If we are disposed to question the genuineness of those manifestations because in our own day the Spirit of Christ does not produce them, there are two considerations which should weigh with us. First, that which Browning urges: that miracles which were once needed are now no longer required, because they served the purpose for which they were given. As when you sow a plot in a garden you stick twigs around it, that no careless person may tread down and destroy the young and yet unseen plant, but when the plants have themselves become as tall and visible as the twigs, then these are useless, so if the miracles actually served to help the young Church’s growth, she by their means has now become sufficiently visible and sufficiently understood to need them no more.
And, secondly, it was to be expected that the first impact of these new Christian forces on the spirit of man should produce disturbance and violent emotions, such as could not be expected to continue as the normal condition of things. New political or social ideas suddenly possessing a people, as at the French Revolution, carry them to many actions and inspire them with an energy which cannot be normal. And gentle and without observation as were the Spirit and the kingdom of Christ, yet it was impossible but that, under the pressure of the most influential and inspiring ideas which ever possessed our race, there should be some extraordinary manifestations.

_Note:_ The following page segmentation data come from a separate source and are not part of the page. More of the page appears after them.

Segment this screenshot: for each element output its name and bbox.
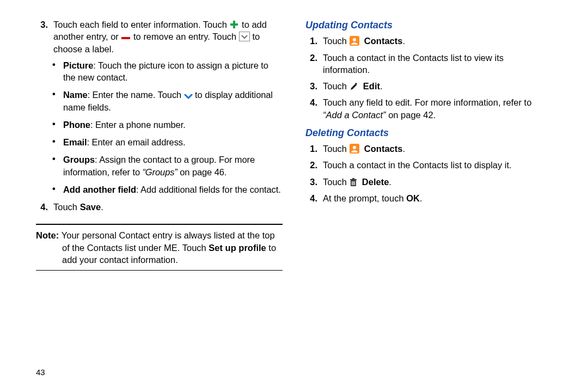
left-column: 3. Touch each field to enter information… xyxy=(36,19,283,271)
bullet-text: Groups: Assign the contact to a group. F… xyxy=(63,154,283,178)
t: . xyxy=(380,81,383,91)
updating-steps: 1. Touch Contacts. 2. Touch a contact in… xyxy=(305,35,552,121)
t: Save xyxy=(80,202,101,212)
bullet-email: • Email: Enter an email address. xyxy=(52,136,283,148)
section-deleting: Deleting Contacts xyxy=(305,126,552,139)
trash-icon xyxy=(350,178,357,187)
step-number: 1. xyxy=(305,143,317,155)
t: Delete xyxy=(362,177,389,187)
svg-rect-11 xyxy=(352,178,354,179)
section-updating: Updating Contacts xyxy=(305,19,552,32)
t: choose a label. xyxy=(53,44,114,54)
del-step-1: 1. Touch Contacts. xyxy=(305,143,552,155)
bullet-phone: • Phone: Enter a phone number. xyxy=(52,119,283,131)
bullet-dot: • xyxy=(52,59,59,84)
t: Contacts xyxy=(364,36,403,46)
t: . xyxy=(402,36,405,46)
step-list-left: 3. Touch each field to enter information… xyxy=(36,19,283,55)
t: . xyxy=(420,193,422,203)
label-box-icon xyxy=(239,32,250,41)
t: to remove an entry. Touch xyxy=(133,32,239,41)
svg-rect-1 xyxy=(233,21,235,28)
step-text: At the prompt, touch OK. xyxy=(323,192,552,204)
deleting-steps: 1. Touch Contacts. 2. Touch a contact in… xyxy=(305,143,552,204)
t: . xyxy=(101,202,103,212)
bullet-text: Name: Enter the name. Touch to display a… xyxy=(63,89,283,113)
del-step-4: 4. At the prompt, touch OK. xyxy=(305,192,552,204)
label: Groups xyxy=(63,155,95,164)
t: Touch xyxy=(323,81,350,91)
label: Add another field xyxy=(63,185,136,194)
label: Name xyxy=(63,90,88,100)
svg-rect-2 xyxy=(121,37,130,39)
label: Picture xyxy=(63,60,93,70)
t: OK xyxy=(406,193,420,203)
step-number: 2. xyxy=(305,159,317,171)
upd-step-3: 3. Touch Edit. xyxy=(305,80,552,92)
step-text: Touch each field to enter information. T… xyxy=(53,19,283,55)
t: Edit xyxy=(363,81,380,91)
bullet-picture: • Picture: Touch the picture icon to ass… xyxy=(52,59,283,84)
label: Phone xyxy=(63,120,90,130)
t: Touch each field to enter information. T… xyxy=(53,20,229,29)
bullet-dot: • xyxy=(52,154,59,178)
upd-step-2: 2. Touch a contact in the Contacts list … xyxy=(305,52,552,76)
desc: : Touch the picture icon to assign a pic… xyxy=(63,60,268,82)
step-text: Touch Contacts. xyxy=(323,35,552,47)
bullet-dot: • xyxy=(52,89,59,113)
del-step-3: 3. Touch Delete. xyxy=(305,176,552,188)
right-column: Updating Contacts 1. Touch Contacts. 2. … xyxy=(305,19,552,271)
t: Contacts xyxy=(364,144,403,154)
svg-rect-14 xyxy=(354,181,354,185)
step-number: 3. xyxy=(305,176,317,188)
step-text: Touch Save. xyxy=(53,201,283,213)
step-number: 4. xyxy=(305,192,317,204)
svg-rect-13 xyxy=(353,181,353,185)
bullet-dot: • xyxy=(52,136,59,148)
note-content: Note: Your personal Contact entry is alw… xyxy=(36,225,283,270)
desc: on page 46. xyxy=(177,167,227,177)
t: to xyxy=(252,32,260,41)
t: . xyxy=(389,177,391,187)
bullet-name: • Name: Enter the name. Touch to display… xyxy=(52,89,283,113)
t: another entry, or xyxy=(53,32,121,41)
t: At the prompt, touch xyxy=(323,193,406,203)
upd-step-1: 1. Touch Contacts. xyxy=(305,35,552,47)
label: Email xyxy=(63,137,87,147)
desc: : Enter a phone number. xyxy=(90,120,186,130)
sub-bullets: • Picture: Touch the picture icon to ass… xyxy=(52,59,283,195)
note-block: Note: Your personal Contact entry is alw… xyxy=(36,224,283,271)
note-lead: Note: xyxy=(36,230,62,240)
step-number: 4. xyxy=(36,201,48,213)
desc: : Enter the name. Touch xyxy=(88,90,184,100)
svg-rect-12 xyxy=(352,181,352,185)
svg-rect-3 xyxy=(239,32,249,41)
divider-icon xyxy=(36,270,283,271)
bullet-text: Picture: Touch the picture icon to assig… xyxy=(63,59,283,84)
bullet-dot: • xyxy=(52,119,59,131)
bullet-add-field: • Add another field: Add additional fiel… xyxy=(52,183,283,195)
step-text: Touch Contacts. xyxy=(323,143,552,155)
svg-rect-10 xyxy=(350,179,357,180)
t: Touch xyxy=(323,36,350,46)
t: on page 42. xyxy=(386,110,436,120)
step-number: 3. xyxy=(36,19,48,55)
step-number: 2. xyxy=(305,52,317,76)
pencil-icon xyxy=(350,82,358,91)
bullet-text: Phone: Enter a phone number. xyxy=(63,119,186,131)
t: to add xyxy=(242,20,267,29)
ref: “Add a Contact” xyxy=(323,110,386,120)
t: Set up profile xyxy=(209,243,266,253)
bullet-text: Email: Enter an email address. xyxy=(63,136,185,148)
bullet-groups: • Groups: Assign the contact to a group.… xyxy=(52,154,283,178)
step-number: 4. xyxy=(305,96,317,121)
upd-step-4: 4. Touch any field to edit. For more inf… xyxy=(305,96,552,121)
bullet-text: Add another field: Add additional fields… xyxy=(63,183,281,195)
svg-point-5 xyxy=(353,38,356,41)
svg-point-8 xyxy=(353,146,356,149)
step-list-left-2: 4. Touch Save. xyxy=(36,201,283,213)
t: Touch xyxy=(323,177,350,187)
note-text: Note: Your personal Contact entry is alw… xyxy=(36,229,283,266)
step-text: Touch Delete. xyxy=(323,176,552,188)
contacts-icon xyxy=(350,144,359,154)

Nothing could be more natural than that these gifts should be overrated and should almost be considered as the most substantial and advantageous blessings Christianity had to offer. First being accepted as evidence of the real indwelling of the Holy Spirit, they came to be prized for their own sake. Originally designed as signs of the reality of the communication between the risen Lord and His Church, and therefore as assurances that the holiness and blessedness promised by Christ were not unattainable, they came to be regarded as themselves more precious than the holiness they promised. Given to this individual and to that in order that each might have some gift by which he could profit the community, they came to be looked upon as distinctions of which the individual was proud, and therefore introduced vanity, envy, and separation, instead of mutual esteem and helpfulness. One gift was measured with another and rated above or below it; and, as usual, what was useful could not compete with what was surprising. The gift of speaking for the spiritual profit of the hearers was little thought of in comparison with the gift of speaking in unknown tongues. Throughout this and the two following chapters Paul explains the object of these gifts and the principle of their distribution and employment; he enounces the supremacy of love, and lays down certain rules for the guidance of meetings in which these gifts were displayed.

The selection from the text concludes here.